The state NAACP held a news conference today to stress its opposition to the idea:
The group said it opposes the initiative and questions the motivation of the School Board in closing the school two years ago.
“We oppose any scheme that creates a private school in a public school setting,” said Melvin Law, a former school board chairman and a member of the Richmond branch of the NAACP.
“We now realize that the closing of Patrick Henry Elementary School was planned and deliberate to set up the process for the charter application,” the group said in a statement distributed by its executive director, King Salim Khalfani.
Here’s some more from its statement of opposition:
Let’s be honest, gentrification is here and after the change of Richmond’s charter to a Mayor-at-Large system, the white takeover is in progress. One election after the “referendum” overturned Holt v. Richmond and the Supreme Court’s decision, the Richmond School Board and City Council became majority white. This was just the opening salvo.
There is a nafarious battle being waged by a segment of the population to take back what was lost in the 1970’s. Charter Schools were conceptualized immediately after the 1954 Brown v. Board of Education decision in 1955 [sic]. Since that time vouchers, charters, and other nefarious efforts have been undertaken to circumvent the laws of the United States and Virginia. In Richmond City, the effort to totally discredit RPS, its administration and School Board are similar to the effort to discredit the City Council and former Mayoral system in the effort to ”change it and take it over by the white minority soon to be majority again.”
In short, the NAACP views the creation of a public charter school that by law must be open to all as just one part of a long and involved plot by whites to seize control of city government from African-Americans.

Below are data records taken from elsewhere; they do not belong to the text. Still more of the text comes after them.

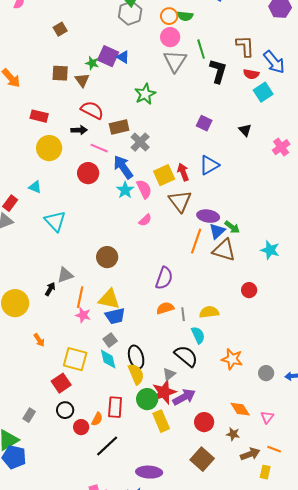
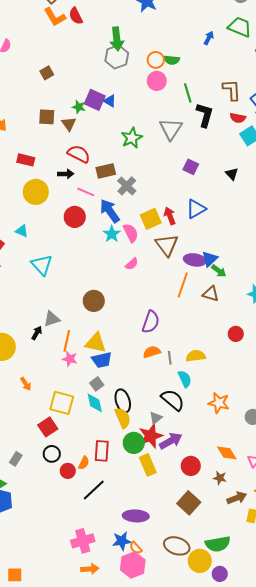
gray triangle: (175, 61) -> (171, 129), moved
blue triangle: (217, 231) -> (210, 259), moved
brown triangle: (224, 250) -> (211, 294), size x0.7

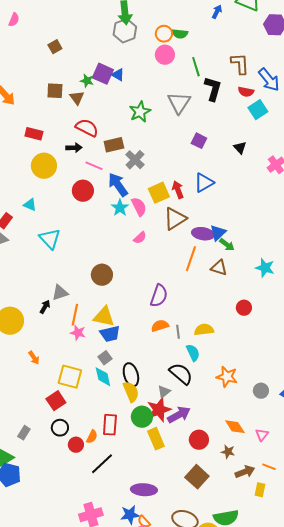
brown triangle: (167, 245) -> (175, 219), turned 35

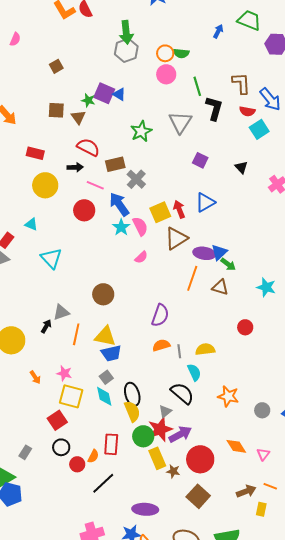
pink star: (78, 333) -> (64, 373), moved
red circle: (199, 440) -> (200, 459), size x1.4
brown star: (228, 452) -> (173, 471), moved

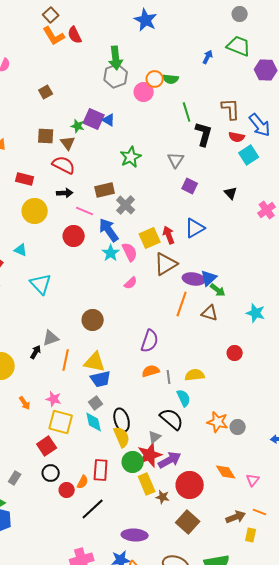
pink circle: (166, 74) -> (144, 92), moved
gray triangle: (180, 122) -> (176, 160), moved, size x0.7
red semicircle: (88, 147) -> (64, 165), moved
gray circle: (262, 410) -> (238, 427), moved

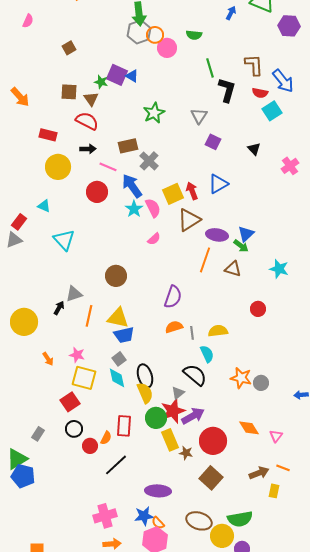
orange circle: (155, 79) -> (155, 35), moved
blue triangle: (209, 278) -> (246, 234), moved

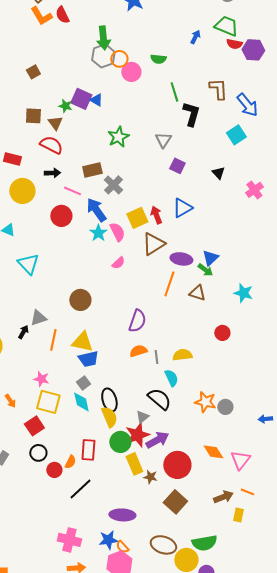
red semicircle: (260, 93) -> (234, 44), moved
orange arrow: (48, 359) -> (10, 401), moved
pink triangle: (276, 436) -> (240, 460), size x1.5
pink cross: (105, 516) -> (69, 540), turned 30

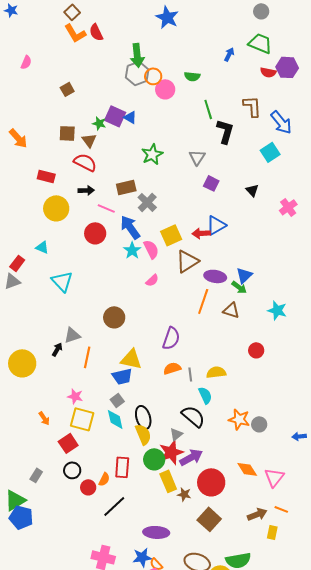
red semicircle: (234, 44) -> (268, 72), moved
red arrow: (156, 215) -> (201, 233), moved, turned -72
yellow triangle: (82, 342) -> (131, 359), moved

This is wildly off base—but, given Virginia’s toxic racial past, not wholly unexpected. Massive Resistance and other racial stains continue to poison the atmosphere decades after their abandonment.
The ultimate irony may be that, by making education reform more difficult and thereby reducing educational options for minority students in the city, Virginia’s legacy of racism continues to inflict harm on Virginia’s African-American children.
Reader Comments:
It is unbelievable to me that the NAACP would spout such misinformation about the proposed charter. Khalfani sounds like a crazed conspiracy theorist, not a respected executive director. Clearly, he HAS NOT even bothered to read the application which clearly states that Patrick Henry would be open to all city residents. How does that make it a “private school in a public school setting?”
The meeting yesterday between the School Board and the Patrick Henry Board took an unfortunate turn. Instead of asking intelligent questions about the 300+ page application, some SB members proposed the idea that the school board itself should run the school model that PHSI proposed. When it was pointed out that it was doubtful that the SB was capable of it (for obvious reasons---just look at Richmond’s current Elementary School scores--SB members got in a huff. THey were actually insulted.
What a joke.
Does the School Board really think that the members of the PHSI busted their tails for over year creating a solid plan only to hand it over to RPS to destroy? Even suggesting such a thing to the PHSI is the TRUE insult!
PHSI should be congratulated on its tenacity, flexibility and dogged determination. THey have met every demand that the Review Committee has asked of them! THe application is solid.
It is time for the School Board to stop playing politics and start doing their jobs: improving Richmond’s schools!!